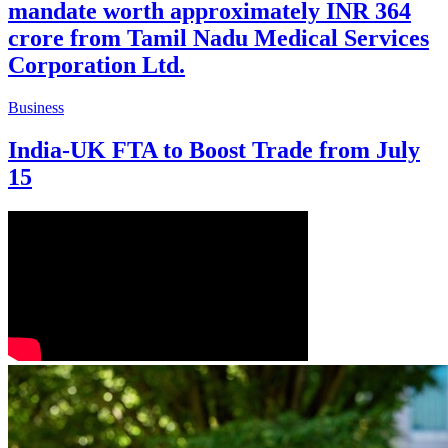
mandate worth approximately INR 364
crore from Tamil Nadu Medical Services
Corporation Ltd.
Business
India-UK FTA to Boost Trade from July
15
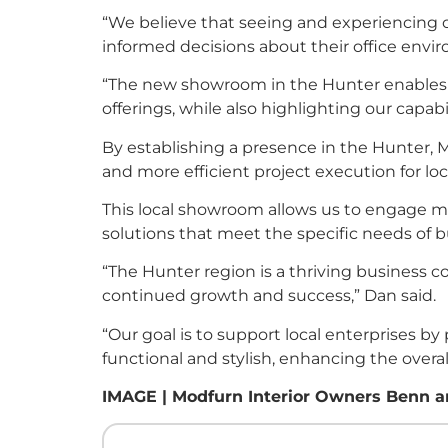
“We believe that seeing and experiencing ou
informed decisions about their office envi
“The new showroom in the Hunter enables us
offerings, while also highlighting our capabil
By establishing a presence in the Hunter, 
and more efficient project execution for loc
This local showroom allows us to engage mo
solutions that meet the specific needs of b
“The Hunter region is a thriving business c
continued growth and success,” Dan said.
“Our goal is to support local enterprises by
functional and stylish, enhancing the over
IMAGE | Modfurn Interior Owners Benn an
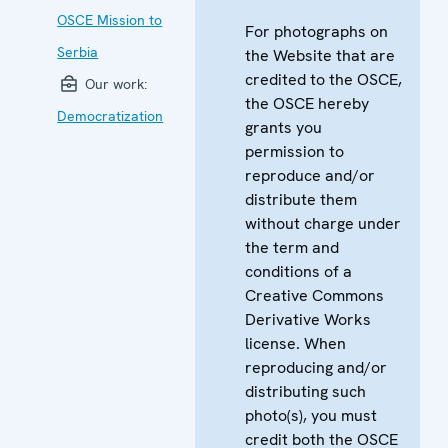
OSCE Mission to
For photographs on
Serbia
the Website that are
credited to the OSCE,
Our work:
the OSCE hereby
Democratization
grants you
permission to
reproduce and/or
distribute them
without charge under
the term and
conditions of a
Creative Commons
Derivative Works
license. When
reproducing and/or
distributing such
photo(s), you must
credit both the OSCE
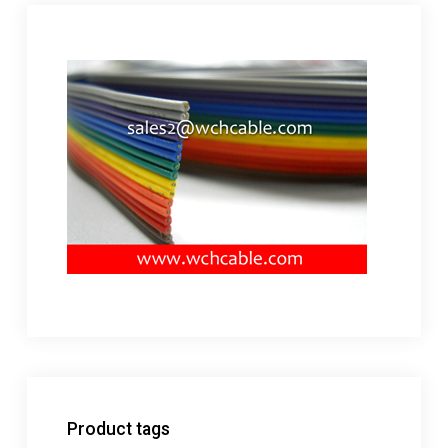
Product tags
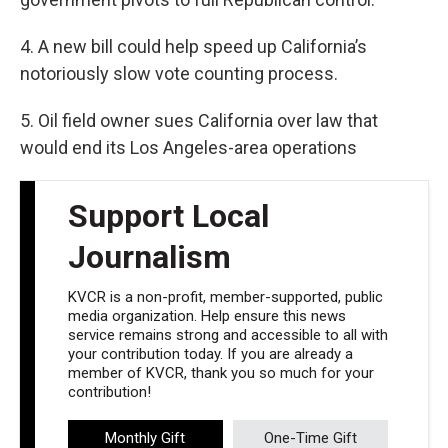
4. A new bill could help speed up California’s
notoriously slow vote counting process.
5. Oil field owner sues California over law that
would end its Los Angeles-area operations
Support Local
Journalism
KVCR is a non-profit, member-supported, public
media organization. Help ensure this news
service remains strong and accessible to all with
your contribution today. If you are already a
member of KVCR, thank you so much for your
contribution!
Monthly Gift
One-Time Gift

##########

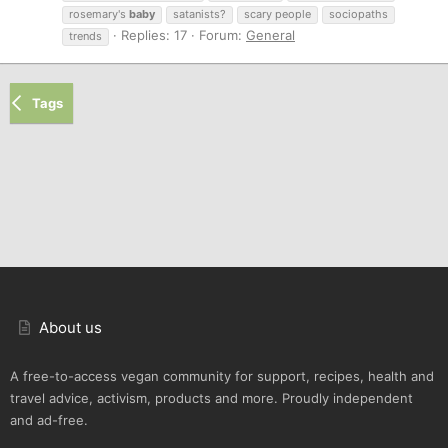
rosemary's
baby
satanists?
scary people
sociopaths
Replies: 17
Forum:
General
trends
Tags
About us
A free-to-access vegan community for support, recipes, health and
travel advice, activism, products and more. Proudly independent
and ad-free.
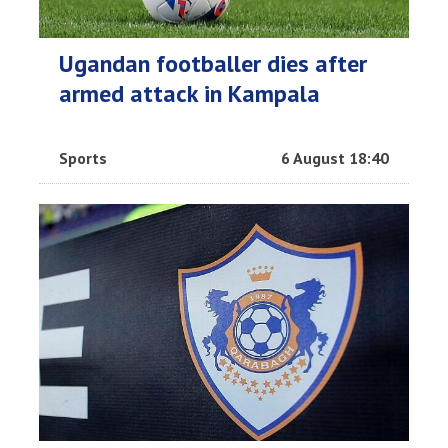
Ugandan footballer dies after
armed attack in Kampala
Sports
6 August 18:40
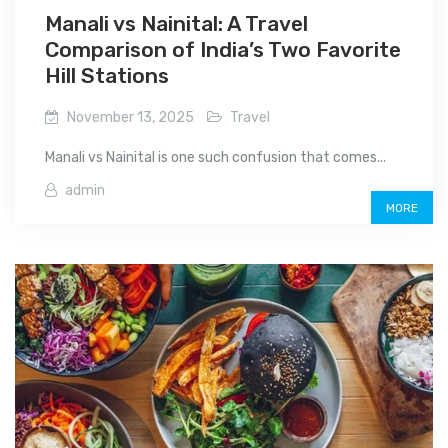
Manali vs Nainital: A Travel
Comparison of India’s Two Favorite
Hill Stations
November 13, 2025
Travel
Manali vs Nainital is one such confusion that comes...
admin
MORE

##########

Word for word, restate the lines of the data above that fall between the line holding "service remains strong" and the line holding "One-Time Gift", inclusive, and no other lines.

_ANSWER TO THE PROBLEM_
service remains strong and accessible to all with
your contribution today. If you are already a
member of KVCR, thank you so much for your
contribution!
Monthly Gift
One-Time Gift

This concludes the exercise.